La pollution sonore, un problème de santé publique

Au Québec, selon une évaluation modérée, les coûts sociétaux des effets du bruit environnemental s’élèveraient en 2014 à près de 680 millions de dollars par année.
Photo: Matt Rourke Archives Associated Press Au Québec, selon une évaluation modérée, les coûts sociétaux des effets du bruit environnemental s’élèveraient en 2014 à près de 680 millions de dollars par année.

Le 25 novembre 2015, à la suite d’une demande faite par le MSSS, l’Institut national de santé publique du Québec (INSPQ) publiait un Avis étayé par une recension de la documentation et appuyé par de nombreux scientifiques faisant la promotion des environnements sonores sains par l’adoption d’une Politique québécoise de lutte contre le bruit environnemental.

Bien que longtemps considéré comme une simple nuisance, le bruit environnemental, la seconde source de pollution après la pollution atmosphérique, est maintenant considéré par l’Organisation mondiale de la santé comme un risque à la santé qui peut avoir de multiples conséquences, tant physiques que pyschosociales.

Au Québec, selon une évaluation modérée, les coûts sociétaux des effets du bruit environnemental s’élèveraient en 2014 à près de 680 millions de dollars par année.

Pour la première fois, l’analyse de différentes données permet d’estimer qu’en 2014 au moins 640 000 personnes de 15 ans et plus auraient été exposées à des niveaux de bruit environnemental nuisibles, susceptibles d’entraîner un fort dérangement causé par l’une ou l’autre des sources de bruit environnemental extérieur.

Le bruit environnemental, comme le rapporte l’Avis de l’INSPQ, peut être source de troubles du sommeil, de problèmes d’apprentissage en milieu scolaire, de maladies cardiovasculaires, de nuisance (gêne, dérangement), de perte auditive et d’acouphènes, sans oublier la perte de jouissance paisible de la propriété et la diminution significative de la qualité de vie.

Ne rien faire

 

Devant cet enjeu de santé publique, le gouvernement ne peut plus plaider l’ignorance. Pourtant, depuis le dépôt de l’Avis et sans égard au principe de précaution, le gouvernement a décidé de ne rien faire.

En outre, fait étonnant : à ce jour, aucun des partis politiques n’a jugé approprié d’inscrire à son programme électoral l’engagement d’adopter une Loi favorisant des environnements sonores sains.

Le bruit environnemental est de plus en plus source de plaintes et de poursuites, révélant des problèmes d’acceptation sociale. Ces réactions citoyennes témoignent des divergences au sein de la société, notamment dans la vision et le modèle de développement du territoire, et les besoins de quiétude.
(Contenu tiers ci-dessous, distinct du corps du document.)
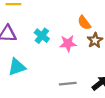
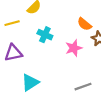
cyan cross: (42, 36) -> (45, 35), moved

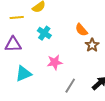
pink star: (74, 48) -> (55, 62), moved
gray line: (83, 87) -> (70, 86), turned -49

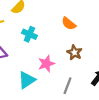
brown star: (92, 45) -> (74, 53), moved
cyan triangle: (23, 74) -> (27, 80), moved

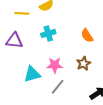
cyan cross: (29, 34) -> (48, 33), turned 32
gray line: (68, 86) -> (58, 87), moved

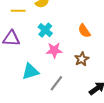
cyan cross: (48, 33) -> (45, 30), turned -32
pink star: (55, 65) -> (54, 50), moved

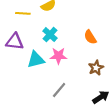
brown star: (82, 59) -> (96, 68), moved
cyan triangle: (30, 71) -> (36, 60), moved

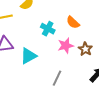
cyan cross: (50, 35) -> (48, 29), moved
pink star: (58, 56) -> (66, 46), moved

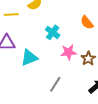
orange semicircle: (73, 22) -> (87, 23), moved

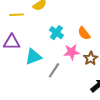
orange semicircle: (87, 23) -> (84, 33), moved
gray line: (55, 84) -> (54, 70), moved

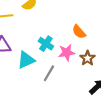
cyan cross: (56, 33) -> (46, 44), moved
Pour atténuer le problème, plusieurs municipalités ont adopté une réglementation en matière de nuisances sonores, réglementation comportant des exigences et des sanctions variables qui rendent l’application difficile.
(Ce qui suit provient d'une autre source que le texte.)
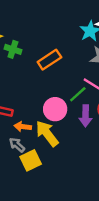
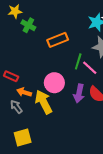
green line: (78, 94) -> (78, 61), moved, turned -42
yellow square: (31, 160) -> (23, 137), moved

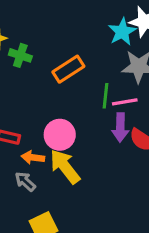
pink line: (90, 68) -> (125, 102), turned -42
pink circle: (54, 83) -> (60, 135), moved
purple arrow: (79, 93) -> (120, 128), moved

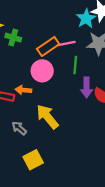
pink line: (125, 102) -> (66, 43), moved
pink circle: (60, 135) -> (42, 71), moved
orange arrow: (33, 157) -> (23, 90), moved

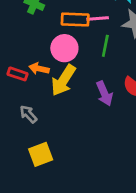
orange rectangle: (48, 46) -> (75, 20), turned 30
purple arrow: (87, 87) -> (104, 93), moved, turned -30
yellow arrow: (47, 117) -> (63, 80), moved, turned -115

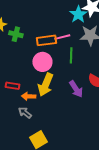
orange arrow: (39, 69) -> (29, 96), moved

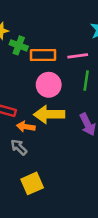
orange rectangle: (47, 40) -> (43, 55), moved
yellow arrow: (46, 85) -> (49, 114), turned 60

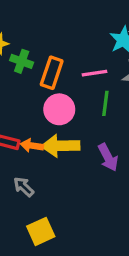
orange rectangle: (43, 55) -> (52, 73), turned -70
orange arrow: (26, 127) -> (32, 146), moved

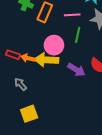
pink circle: (59, 109) -> (54, 45), moved
purple arrow: (108, 157) -> (76, 70), turned -36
Difficile en raison du fait que rares sont les municipalités qui ont fait l’acquisition de sonomètres pour mesurer le niveau de bruit et qui ont à leur service des techniciens compétents pour les utiliser, techniciens qui pourraient être témoins experts lors de l’audition des plaintes à la Cour municipale.

Quant aux poursuites civiles, généralement dans le cadre d’actions collectives qui se rendent souvent jusqu’en Cour suprême, elles durent de nombreuses années : 15 ans dans le dossier Ciments St-Laurent dans la Ville de Beauport et 12 ans dans l’affaire du Parc linéaire du Petit train du Nord.

La bonne nouvelle, c’est qu’aujourd’hui les environnementalistes et les personnes incommodées par le bruit peuvent s’appuyer sur la jurisprudence de la Cour suprême dans l’affaire Ciments St-Laurent, qui a accordé un dédommagement de 15 millions à un groupe de 2000 résidents.

En gros, le jugement soutient que, même sans avoir commis de faute, une entreprise qui cause des inconvénients anormaux en est responsable. Une décision qui devrait transformer les relations de voisinage entre entreprises et citoyens.

 

La seconde information encourageante au regard des nuisances sonores repose sur le fait que des mesures efficaces et prometteuses de prévention ont été recensées dans l’Avis de l’INSPQ.

Ce qui permettrait d’agir en amont du problème, alors qu’au moins dix ministères et onze organisations se partagent des responsabilités en cette matière, d’où la nécessité de coordonner les interventions impliquant tous les secteurs et paliers décisionnels.

Devenir un modèle

 

En s’inspirant à la fois des 14 recommandations contenues dans l’Avis de l’INSPQ et du modèle français d’Observatoire du bruit, le Québec pourrait devenir un modèle en matière de promotion des environnements sonores sains.

Mais pour atteindre cet objectif de santé publique deux composantes demeurent indispensables : volonté politique et détermination des décideurs publics, une combinaison qui fait actuellement cruellement défaut.